En Colombia sucede algo parecido, sólo que en una versión más radical: por encima de cualquier noción mínima de decencia o reato moral, hay víctimas que no solamente no merecen ser nombradas, sino cuya mera mención se toma como un insulto. Eso sucede con los miles de colombianos asesinados y rotos en pedazos por nuestras agencias de seguridad del Estado para exhibirlos como bajas en combate, un aterrador episodio que se conoce bajo el nombre de “falsos positivos”.
La semana pasada, la Jurisdicción Especial para la Paz (JEP) visibilizó esta historia de horror y la priorizó. Quién dijo Troya. El Centro Democrático se sintió obligado a atacar a los “odiadores”: es decir, a las organizaciones que han venido defendiendo a los familiares de las víctimas y denunciando los hechos. Uribe castigó a un prominente defensor de derechos humanos con el epíteto de amigo de las Farc. No hablemos ya de las estridencias del ministro de Defensa o del comandante del Ejército. Y nuestro presidente, el personaje que tomó el juramento de defender la vida de todos los colombianos, ha guardado sepulcral silencio. ¿Por qué tiene tiempo y ánimo para minar a la JEP, pero no para proteger a los colombianos?
Se oyen hipótesis. Pero, por desgracia, no puedo decir que la incapacidad de alinearse con las víctimas y contra los perpetradores, aun con respecto de los peores crímenes, sea monopolio de una familia política. Está entronizada en nuestra vida pública.
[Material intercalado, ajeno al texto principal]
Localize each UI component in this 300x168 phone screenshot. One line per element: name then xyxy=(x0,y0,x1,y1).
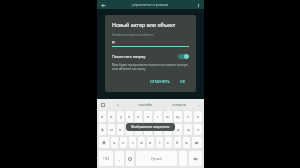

La excepcionalidad del uribismo aquí consiste en expresar con claridad, y con total indiferencia respecto a la vida de “las categorías peligrosas” de la población, algo que ya estaba allí.
Sólo como recordatorio, esbozo la secuencia de hechos que nos condujo adonde estamos. Las ejecuciones extrajudiciales por agencias de seguridad del Estado vienen de tiempo atrás. Bajo Uribe y con la directiva de Camilo Ospina, se creó el diseño institucional perfecto para que el fenómeno se escalara. Líderes del Ejército hablaron pública y privadamente de la necesidad de producir bajas. Este fordismo homicida fue protegido por Uribe —en un discurso cuyo correlato era la estigmatización de las víctimas: “No estarían recogiendo café”— mientras pudo.
Mientras tanto, los familiares y deudos de los asesinados se estaban organizando. También estaban recibiendo apoyo de defensores de los derechos humanos. Igualmente, algunas voces desde el Ejército y la Policía —en su abrumadora mayoría, personas que amaban y aún aman su respectiva institución— decidieron ayudar a desenterrar los hechos. Recibieron estigmatización, ataques, burlas, ostracismo. Buena parte de aquellos valientes uniformados fueron acosados sin pausa. Creo que no ha habido presidente, o alto funcionario, que haya aceptado reunirse con las Madres de Soacha. El general Zapateiro, comandante del Ejército, tuvo espacio para expresar sus condolencias a nombre de su institución por la muerte del sicario de Pablo Escobar, pero sobre esto sólo tiene o silencio híspido o quizás insultos.
Mensaje a embajadores amigos de los derechos humanos y la paz: ya que a las autoridades colombianas no les llama la atención, ¿por qué no se reúnen ellos con las Madres para visibilizar así sus tribulaciones?
El alineamiento del Estado y de múltiples actores frente a estos hechos de vesania inverosímil es público; no veo que dé lugar a ambigüedades. Si esto no es un terrible, un grotesco naufragio político y moral, díganme entonces qué lo es.